ECLI:NL:RBDHA:2022:14947
Rechtbank Den Haag
- Voorlopige voorziening+bodemzaak
- A.M.H. van der Poort - Schoenmakers
- M.J.J. Roks
- Rechtspraak.nl
Intrekking verblijfsvergunning regulier voor slachtoffers van mensenhandel en afwijzing wijziging verblijfsdoel
In deze zaak heeft de Rechtbank Den Haag uitspraak gedaan in een geschil tussen eiseres, een Venezolaanse, en de staatssecretaris van Justitie en Veiligheid. Eiseres had een verblijfsvergunning regulier in het kader van de Verblijfsregeling Mensenhandel, maar deze werd ingetrokken door de staatssecretaris op basis van een sepotbeslissing van het Openbaar Ministerie (OM) die oordeelde dat er geen sprake was van mensenhandel. Eiseres heeft hiertegen beroep ingesteld en verzocht om een voorlopige voorziening. De rechtbank heeft de zaak behandeld op 31 augustus 2022, waarbij eiseres en haar gemachtigde niet verschenen, maar de staatssecretaris zich liet vertegenwoordigen.

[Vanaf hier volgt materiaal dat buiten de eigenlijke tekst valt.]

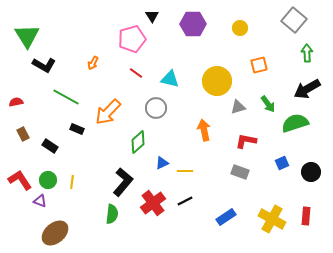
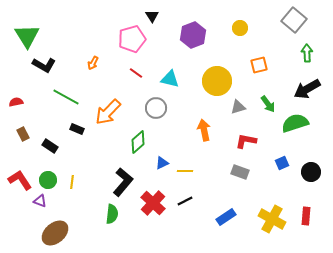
purple hexagon at (193, 24): moved 11 px down; rotated 20 degrees counterclockwise
red cross at (153, 203): rotated 10 degrees counterclockwise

De rechtbank overweegt dat de staatssecretaris de verblijfsvergunning terecht heeft ingetrokken, omdat eiseres niet aannemelijk heeft gemaakt dat zij slachtoffer is van mensenhandel. De rechtbank stelt vast dat de Richtlijn 2004/81/EG niet in strijd is met het beleid van de staatssecretaris, die enkel bescherming biedt aan slachtoffers van mensenhandel en niet aan slachtoffers van mensensmokkel. Eiseres heeft onvoldoende bewijs geleverd om haar claims te onderbouwen en de rechtbank oordeelt dat de staatssecretaris niet verplicht was om eiseres te horen in bezwaar, omdat er geen twijfel bestond over de uitkomst van de zaak.
De rechtbank verklaart het beroep ongegrond en het verzoek om een voorlopige voorziening niet-ontvankelijk, omdat er inmiddels uitspraak is gedaan in het beroep. De staatssecretaris hoeft geen proceskosten te vergoeden. Deze uitspraak is gedaan door de voorzieningenrechter en griffier, en is openbaar gemaakt op 1 februari 2023.